● Your objective: Look through the entries below for the string "TIME", and copy each line where it is found.

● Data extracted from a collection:
════

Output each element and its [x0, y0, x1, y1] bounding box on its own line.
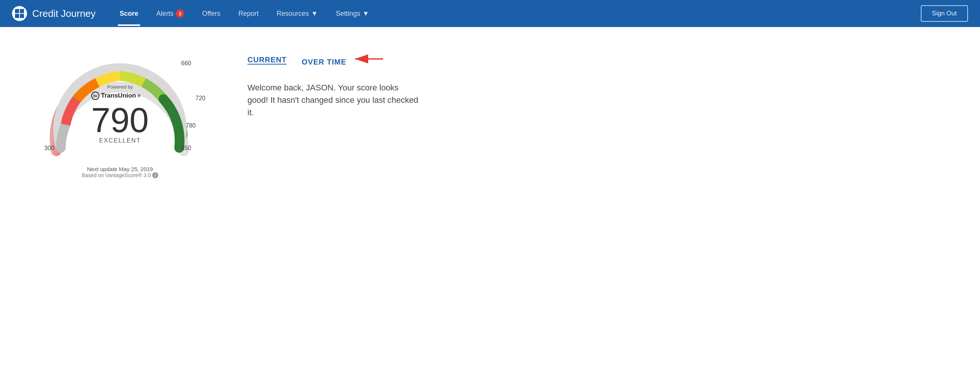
- svg-rect-1: [20, 9, 24, 13]
- brand-name: Credit Journey: [32, 8, 95, 19]
- score-panel: CURRENT OVER TIME Welcome back, J: [247, 42, 958, 118]
- nav-links: Score Alerts 3 Offers Report Resources ▼…: [111, 1, 515, 26]
- nav-item-alerts[interactable]: Alerts 3: [147, 1, 193, 26]
- gauge-bottom-info: Next update May 25, 2019 Based on Vantag…: [82, 166, 158, 178]
- brand: Credit Journey: [12, 6, 95, 21]
- svg-rect-3: [20, 14, 24, 18]
- gauge-section: 300 660 720 780 850 Powered by tu TransU…: [22, 42, 218, 178]
- red-arrow-icon: [353, 53, 387, 66]
- vantage-score-text: Based on VantageScore® 3.0 i: [82, 172, 158, 178]
- score-tabs: CURRENT OVER TIME: [247, 53, 958, 66]
- chase-logo: [12, 6, 27, 21]
- nav-item-resources[interactable]: Resources ▼: [268, 2, 327, 26]
- tab-current[interactable]: CURRENT: [247, 56, 287, 64]
- tab-over-time[interactable]: OVER TIME: [302, 53, 387, 66]
- nav-item-offers[interactable]: Offers: [193, 2, 229, 26]
- svg-rect-0: [15, 9, 19, 13]
- main-content: 300 660 720 780 850 Powered by tu TransU…: [0, 27, 980, 385]
- svg-rect-2: [15, 14, 19, 18]
- tu-circle: tu: [91, 91, 99, 100]
- nav-item-score[interactable]: Score: [111, 2, 147, 26]
- navbar: Credit Journey Score Alerts 3 Offers Rep…: [0, 0, 980, 27]
- powered-by-label: Powered by: [91, 84, 149, 90]
- nav-item-settings[interactable]: Settings ▼: [327, 2, 378, 26]
- welcome-message: Welcome back, JASON. Your score looks go…: [247, 81, 420, 118]
- next-update-text: Next update May 25, 2019: [82, 166, 158, 172]
- gauge-wrapper: 300 660 720 780 850 Powered by tu TransU…: [38, 42, 202, 162]
- gauge-center: Powered by tu TransUnion® 790 EXCELLENT: [91, 84, 149, 144]
- score-rating: EXCELLENT: [91, 137, 149, 144]
- score-number: 790: [91, 103, 149, 137]
- alerts-badge: 3: [176, 10, 184, 18]
- transunion-name: TransUnion: [101, 92, 136, 99]
- chevron-down-icon: ▼: [311, 10, 318, 18]
- chevron-down-icon-settings: ▼: [363, 10, 369, 18]
- transunion-logo: tu TransUnion®: [91, 91, 149, 100]
- nav-item-report[interactable]: Report: [229, 2, 268, 26]
- sign-out-button[interactable]: Sign Out: [921, 5, 968, 22]
- info-icon[interactable]: i: [152, 172, 158, 178]
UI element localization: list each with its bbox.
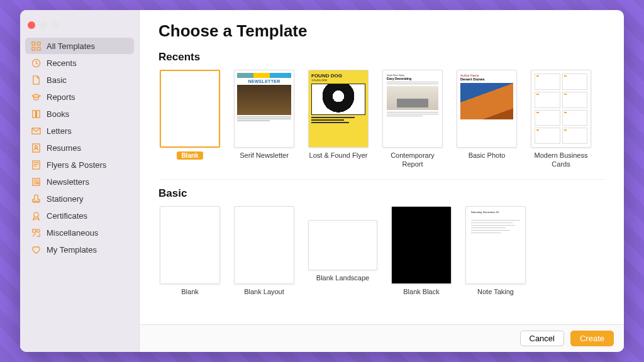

════

● Result for this task:
- score-panel: CURRENT OVER TIME Welcome back, J: [247, 42, 958, 118]
- score-tabs: CURRENT OVER TIME: [247, 53, 958, 66]
- tab-over-time[interactable]: OVER TIME: [302, 53, 387, 66]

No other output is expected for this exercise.